Sunday, June 19, 2022

Leading Difficult Personalities

While there are many challenging aspects when it comes to leadership, one that typically rises to the top is dealing with difficult personalities.  As the saying goes, it’s typically the 1% that gives you 99% of the problems.  Some people might take offense to the previous statement.  Still, if you read it carefully, it sends a powerful message that most people possess a personality that is open to aspects we hold dear, such as collaboration, communication, innovation, and other elements essential for change.  The reality, though, is that some personalities represent an entrenched mindset that is fixed.  While this can be frustrating, we must remember that they are people.  John Kenworthy provides an important reminder:

Yes, they come in all shapes and sizes, races, genders, and from all backgrounds, and they share two things in common: The first important thing they all have in common is that they are all “people”.  We are dealing here with human beings.  And we know from neuroscience that human beings share very much more in common in what drives them and causes these behaviors.  The second thing they have in common is you.  If you’re reading or listening to this, then you have one or more people in your life whom you find difficult, and you want to know how to lead them or simply deal with them.

Difficult personalities can represent energy vampires where all your time, patience, and resources are sucked out trying to deal with them.  The key is to separate the personality from the person as a way to unearth what the underlying problem might be.  Below are some ideas that can help you tackle these challenges constructively. 

Identify the cause of the issue(s)

There is always a trigger or reason for a problematic personality.  Whatever that might be, discovering the root cause is essential to proactively address the situation so that it doesn’t further impact the culture of your school or district.  Try employing an empathetic lens, as difficult as this might be, to try to uncover the cause of the problem. 

Keep Your Cool

While this is often easier said than done, allowing the difficult personality to get the best of you can have a domino effect that negatively impacts the rest of your staff.  Begin by staying calm and avoid getting defensive.  Listen as opposed to reacting as this process will take time.  Preparing for any conversation before communicating with a difficult personality is also an excellent practice.  If possible, do this in a private setting face-to-face.  In the event that the meeting begins to veer out of control, table it for another time.  

Leverage supports 

After identifying the issue and having a direct conversation with the person who possesses a difficult personality, it is crucial to know when and how to leverage available supports to ameliorate the situation.  Seek out perspectives from unbiased colleagues, reach out to other leaders for advice, or research how other fields address these same issues.  Asking for help is a sign of strength, not weakness.  In the end, the simple task of leveraging supports can be the best tool you have to fix the issue. 
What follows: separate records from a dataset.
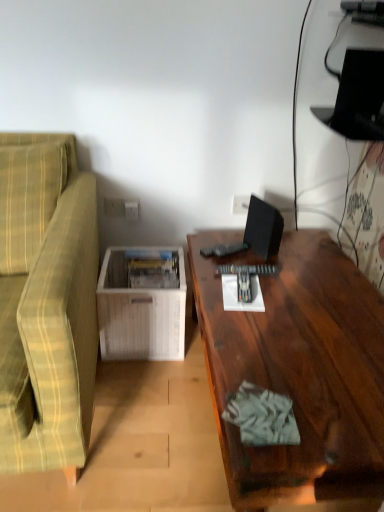 Identify the location of white plastic electric outlet at center, acting as the 2th electric outlet starting from the back. This screenshot has height=512, width=384. (131, 210).

The height and width of the screenshot is (512, 384). Describe the element at coordinates (46, 304) in the screenshot. I see `green plaid fabric couch at left` at that location.

Locate an element on the screen. dark wood desk at right is located at coordinates (299, 371).

Measure the distance from white wood magazine rack at lower left to green plaid fabric couch at left.

white wood magazine rack at lower left and green plaid fabric couch at left are 14.76 inches apart from each other.

From a real-world perspective, which object stands above the other?

green plaid fabric couch at left.

Which of these two, white wood magazine rack at lower left or green plaid fabric couch at left, is thinner?

With smaller width is white wood magazine rack at lower left.

Is white wood magazine rack at lower left to the right of green plaid fabric couch at left from the viewer's perspective?

Yes.

Locate an element on the screen. This screenshot has height=512, width=384. the 2nd electric outlet above when counting from the green plaid fabric couch at left (from the image's perspective) is located at coordinates (240, 204).

Would you say green plaid fabric couch at left is part of white plastic electric outlet at center, placed as the first electric outlet when sorted from right to left,'s contents?

No, green plaid fabric couch at left is not inside white plastic electric outlet at center, placed as the first electric outlet when sorted from right to left.

Considering the relative sizes of white plastic electric outlet at center, which is the 2th electric outlet from front to back, and green plaid fabric couch at left in the image provided, is white plastic electric outlet at center, which is the 2th electric outlet from front to back, shorter than green plaid fabric couch at left?

Yes.

From a real-world perspective, who is located higher, white plastic electric outlet at center, which is the 2th electric outlet from front to back, or green plaid fabric couch at left?

In real-world perspective, white plastic electric outlet at center, which is the 2th electric outlet from front to back, is above.

From a real-world perspective, is white plastic electric outlet at center, the 2th electric outlet viewed from the right, above or below white plastic electric outlet at center, placed as the first electric outlet when sorted from right to left?

In terms of real-world spatial position, white plastic electric outlet at center, the 2th electric outlet viewed from the right, is below white plastic electric outlet at center, placed as the first electric outlet when sorted from right to left.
Understand when enough is enough 

While the best course of action is to treat people fairly and with respect as a means to root out the difficult personality, the fact remains that this might not work.  At this point, you might need to refer the issue to your respective boss or use the contract for disciplinary purposes.  As a principal, this was the worst part of my job, but in some instances, it was unavoidable. 

Dealing with difficult personalities doesn’t just fall on administrators.  All educators, at some point, find themselves in a situation where issues with colleagues have to be resolved as they represent a challenge to the overall culture.  The same advice above can be leveraged so that the energy vampires don’t succeed.  While not easy or comfortable, dealing with difficult personalities is all of our responsibility. 

1 comment:

  1. Awesome! I read the article and it gave me a lot of insights and understanding. Thank you Mr. Sheninger. See you on Monday in Greatfalls!


    Abel Caplis from CJI Public Schools.